A traditional, but perfect blueberry muffins recipe, passed down to me from my grandma. A treat the whole family will enjoy, and an easy breakfast option.
Perfect Blueberry Muffins
These are my grandma's blueberry muffins. In our house, blueberry season is sacred, based solely on these muffins. Before Mr. Gracious and I got married, my grandma made these for us while we were visiting, and he loved them so much that he's still talking about them. 8 years later!
I hope you and your family enjoys them as much as we do!
Perfect Blueberry Muffins Recipe
Blueberry Muffins with Crumb Topping
- 3 cups flour
- 2 cups sugar
- ½ cup unsalted butter cold and sliced into thin slices
- 1 tablespoon baking powder
- ½ teaspoon salt
- 2 eggs
- 1 cup milk
- 1 teaspoon vanilla extract
- 1 pint blueberries 2 cups
For the Topping
- ¼ cup brown sugar
- 4 tablespoons butter cold and sliced
- Preheat oven to 350°F.
- First, add flour, sugar, baking powder, and salt to a large mixing bowl. Whisk to combine.
- Add butter and cut in with a pastry blender, until pea-sized clumps are formed. Take out 1 cup of this mixture and set aside.
- To the remaining flour mixture, add eggs, milk, and vanilla extract. Gently whisk together until just combined. Don't overmix!

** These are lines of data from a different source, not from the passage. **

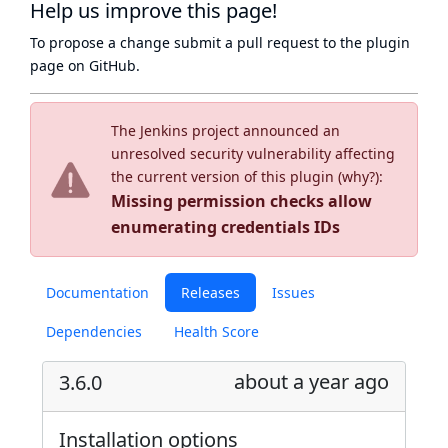
Help us improve this page!
To propose a change submit a pull request to
the plugin
page
on GitHub.
The Jenkins project announced an
unresolved security vulnerability affecting
the current version of this plugin (
why?
):
Missing permission checks allow
enumerating credentials IDs
Documentation
Releases
Issues
Dependencies
Health Score
about a year ago
3.6.0
Installation options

- Once combined, gently fold in the blueberries.
- Spoon into a lined muffin tin, filling about ⅔ of the way full. Set aside.
- To the reserved cup of flour mixture, add brown sugar and whisk to combine. Cut in remaining butter. Sprinkle topping onto unbaked muffins (you may not use all of it)

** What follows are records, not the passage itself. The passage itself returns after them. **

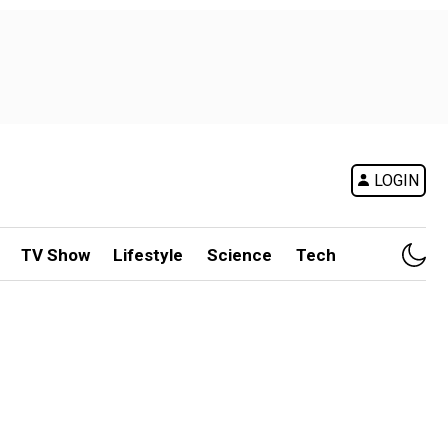
LOGIN
TV Show
Lifestyle
Science
Tech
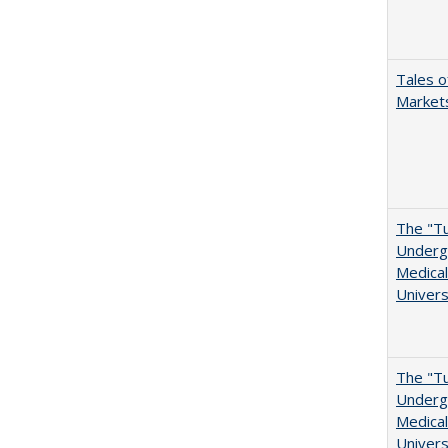
Tales o
Markets
The "Tu
Undergr
Medical
Univers
The "Tu
Undergr
Medical
Univers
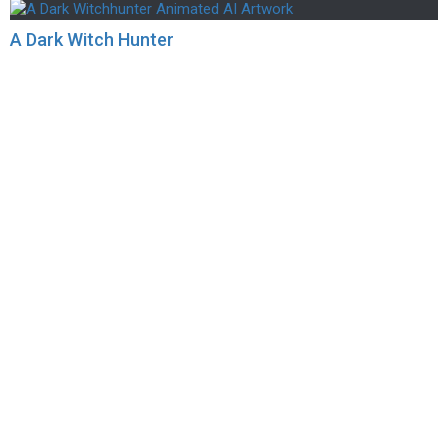
A Dark Witch Hunter
scapes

- Bake in a 350° oven for 20-30 minutes. I start checking them at 20 minutes, and continue every 5 minutes or so until I can pull a toothpick out clean.
- Do not overmix! Since muffins are a quick bread and can ruin easily by too much stirring, you will want to stir until everything is just combined. There will be lumps, and that's okay.